Variable circular polarization associated with relativistic ejections from GRS 1915 + 105

Abstract

We report the discovery of variable circularly polarized radio emission associated with relativistic ejections from GRS 1915 + 105, based on observations with the Australia Telescope Compact Array (ATCA) and the Multi-Element Radio-Linked Interferometer Network (MERLIN). Following a radio flare in 2001 January, significant and variable circular polarization, at a fractional level of 0.2–0.4 per cent, was measured with ATCA at four frequencies between 1 and 9 GHz. Following an additional outburst 65 d later in 2001 March, further ATCA observations measured a comparable sign and level of circular polarization at two frequencies.
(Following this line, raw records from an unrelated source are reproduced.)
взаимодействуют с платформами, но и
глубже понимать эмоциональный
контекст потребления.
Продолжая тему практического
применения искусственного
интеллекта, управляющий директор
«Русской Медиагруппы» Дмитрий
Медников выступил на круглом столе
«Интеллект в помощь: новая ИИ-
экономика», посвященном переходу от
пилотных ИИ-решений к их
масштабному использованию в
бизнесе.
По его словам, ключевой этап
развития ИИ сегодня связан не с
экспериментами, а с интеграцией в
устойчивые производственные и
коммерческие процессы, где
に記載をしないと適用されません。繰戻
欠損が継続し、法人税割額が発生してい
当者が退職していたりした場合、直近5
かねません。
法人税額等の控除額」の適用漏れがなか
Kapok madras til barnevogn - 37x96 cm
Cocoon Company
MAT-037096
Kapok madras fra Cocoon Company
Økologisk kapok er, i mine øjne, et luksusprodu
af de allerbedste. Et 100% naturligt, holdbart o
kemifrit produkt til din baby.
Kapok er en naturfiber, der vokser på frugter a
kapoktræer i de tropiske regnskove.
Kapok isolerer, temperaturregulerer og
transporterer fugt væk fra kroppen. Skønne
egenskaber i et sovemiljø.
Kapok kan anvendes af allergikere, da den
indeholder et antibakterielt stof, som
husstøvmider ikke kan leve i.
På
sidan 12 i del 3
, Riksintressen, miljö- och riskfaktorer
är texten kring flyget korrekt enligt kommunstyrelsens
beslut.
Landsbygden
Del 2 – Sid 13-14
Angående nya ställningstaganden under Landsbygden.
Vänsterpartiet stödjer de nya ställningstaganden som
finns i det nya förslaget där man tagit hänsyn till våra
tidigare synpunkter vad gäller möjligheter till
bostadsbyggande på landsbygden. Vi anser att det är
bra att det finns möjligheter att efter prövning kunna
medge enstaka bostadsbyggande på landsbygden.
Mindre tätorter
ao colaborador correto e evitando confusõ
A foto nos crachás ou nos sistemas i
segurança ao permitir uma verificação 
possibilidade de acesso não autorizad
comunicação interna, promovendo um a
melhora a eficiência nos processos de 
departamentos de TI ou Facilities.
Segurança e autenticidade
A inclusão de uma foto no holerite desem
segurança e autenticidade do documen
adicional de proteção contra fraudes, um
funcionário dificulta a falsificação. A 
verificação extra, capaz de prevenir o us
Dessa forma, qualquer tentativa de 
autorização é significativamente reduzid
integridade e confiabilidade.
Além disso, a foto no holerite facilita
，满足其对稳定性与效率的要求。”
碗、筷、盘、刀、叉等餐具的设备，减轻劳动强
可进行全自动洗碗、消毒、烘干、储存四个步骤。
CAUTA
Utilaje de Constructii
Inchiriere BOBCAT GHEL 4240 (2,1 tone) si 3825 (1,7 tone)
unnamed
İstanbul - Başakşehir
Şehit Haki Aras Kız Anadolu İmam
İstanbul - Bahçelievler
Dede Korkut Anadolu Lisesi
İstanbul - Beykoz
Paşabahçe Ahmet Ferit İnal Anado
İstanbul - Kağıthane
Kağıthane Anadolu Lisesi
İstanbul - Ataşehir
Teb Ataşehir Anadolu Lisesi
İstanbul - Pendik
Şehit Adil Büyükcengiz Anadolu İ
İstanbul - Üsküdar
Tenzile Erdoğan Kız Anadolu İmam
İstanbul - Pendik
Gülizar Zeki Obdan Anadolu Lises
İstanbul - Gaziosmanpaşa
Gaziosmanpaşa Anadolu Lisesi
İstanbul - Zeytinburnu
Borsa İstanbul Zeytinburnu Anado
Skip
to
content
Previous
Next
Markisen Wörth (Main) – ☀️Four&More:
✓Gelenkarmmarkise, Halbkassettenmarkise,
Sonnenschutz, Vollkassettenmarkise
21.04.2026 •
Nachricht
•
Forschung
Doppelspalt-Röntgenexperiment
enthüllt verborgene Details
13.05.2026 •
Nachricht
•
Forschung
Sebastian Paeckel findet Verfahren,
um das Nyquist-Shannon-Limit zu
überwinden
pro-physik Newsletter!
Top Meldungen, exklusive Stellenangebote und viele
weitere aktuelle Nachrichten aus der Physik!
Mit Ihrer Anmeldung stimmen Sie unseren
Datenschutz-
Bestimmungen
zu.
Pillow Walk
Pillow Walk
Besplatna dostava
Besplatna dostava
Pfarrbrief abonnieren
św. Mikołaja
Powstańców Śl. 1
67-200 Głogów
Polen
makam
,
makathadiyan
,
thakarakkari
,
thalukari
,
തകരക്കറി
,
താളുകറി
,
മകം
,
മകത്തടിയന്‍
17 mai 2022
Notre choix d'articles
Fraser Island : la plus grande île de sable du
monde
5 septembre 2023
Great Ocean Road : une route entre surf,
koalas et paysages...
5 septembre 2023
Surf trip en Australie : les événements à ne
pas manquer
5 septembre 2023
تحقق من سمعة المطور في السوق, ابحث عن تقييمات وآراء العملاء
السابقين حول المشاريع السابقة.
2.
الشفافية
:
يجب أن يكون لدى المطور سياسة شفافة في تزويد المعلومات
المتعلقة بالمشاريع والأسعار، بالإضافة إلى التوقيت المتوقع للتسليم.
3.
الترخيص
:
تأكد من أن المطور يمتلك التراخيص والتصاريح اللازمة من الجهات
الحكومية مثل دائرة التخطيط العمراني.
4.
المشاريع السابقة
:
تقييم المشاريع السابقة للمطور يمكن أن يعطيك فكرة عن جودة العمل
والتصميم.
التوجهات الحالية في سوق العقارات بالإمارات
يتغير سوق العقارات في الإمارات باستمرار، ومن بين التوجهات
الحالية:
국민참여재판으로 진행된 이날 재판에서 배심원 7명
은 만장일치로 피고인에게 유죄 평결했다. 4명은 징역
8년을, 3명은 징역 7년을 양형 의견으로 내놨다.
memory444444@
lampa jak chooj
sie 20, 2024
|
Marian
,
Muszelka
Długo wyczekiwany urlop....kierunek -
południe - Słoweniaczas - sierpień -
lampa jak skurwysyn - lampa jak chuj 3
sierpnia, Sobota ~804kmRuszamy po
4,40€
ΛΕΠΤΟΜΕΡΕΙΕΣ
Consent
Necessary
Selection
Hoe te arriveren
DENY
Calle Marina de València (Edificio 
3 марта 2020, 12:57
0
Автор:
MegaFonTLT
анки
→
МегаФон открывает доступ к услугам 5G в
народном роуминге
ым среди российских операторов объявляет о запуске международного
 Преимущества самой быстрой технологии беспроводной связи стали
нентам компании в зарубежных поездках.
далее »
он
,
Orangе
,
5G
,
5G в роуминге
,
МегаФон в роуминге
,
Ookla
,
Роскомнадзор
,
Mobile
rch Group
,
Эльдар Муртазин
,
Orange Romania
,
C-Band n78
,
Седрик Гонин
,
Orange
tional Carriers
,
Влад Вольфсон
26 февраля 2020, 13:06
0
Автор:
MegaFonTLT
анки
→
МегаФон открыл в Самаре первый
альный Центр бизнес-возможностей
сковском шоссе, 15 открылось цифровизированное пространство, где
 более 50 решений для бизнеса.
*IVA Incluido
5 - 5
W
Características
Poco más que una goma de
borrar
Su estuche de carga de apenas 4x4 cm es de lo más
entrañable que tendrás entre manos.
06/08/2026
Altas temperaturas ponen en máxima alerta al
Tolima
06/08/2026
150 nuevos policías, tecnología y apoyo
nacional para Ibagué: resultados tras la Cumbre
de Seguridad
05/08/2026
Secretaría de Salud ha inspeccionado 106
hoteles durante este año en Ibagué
At this second epoch, contemporaneous MERLIN observations directly imaged a relativistic ejection event and allowed us confidently to associate both the circularly and the linearly polarized emission with the relativistic ejecta, allowing a detailed measurement of the full polarization properties in the optically thin phase. The fractional circular polarization spectrum appears to flatten at higher frequencies in 2001 January, when there is strong evidence for multiple components at different optical depths. While we cannot conclusively distinguish between synchrotron or propagation-induced conversion as the origin of the circularly polarized component, we do not consider that coherent or birefringent scintillation mechanisms are likely. The implication is therefore that the ejections from GRS 1915 + 105 are associated with a significant population of low-energy electrons, with associated consequences for the energetics of relativistic ejection events. We briefly compare the data for SS 433 and GRS 1915 + 105 with those for active galactic nuclei, and note that linear-to-circular polarization ratios 1 at the higher frequencies, illustrating the role of Faraday depolarization. In addition, the 2001 January ATCA observations reveal a linear polarization ‘rotator’ event, probing the (variable) orientation of the magnetic field structure in the outflow.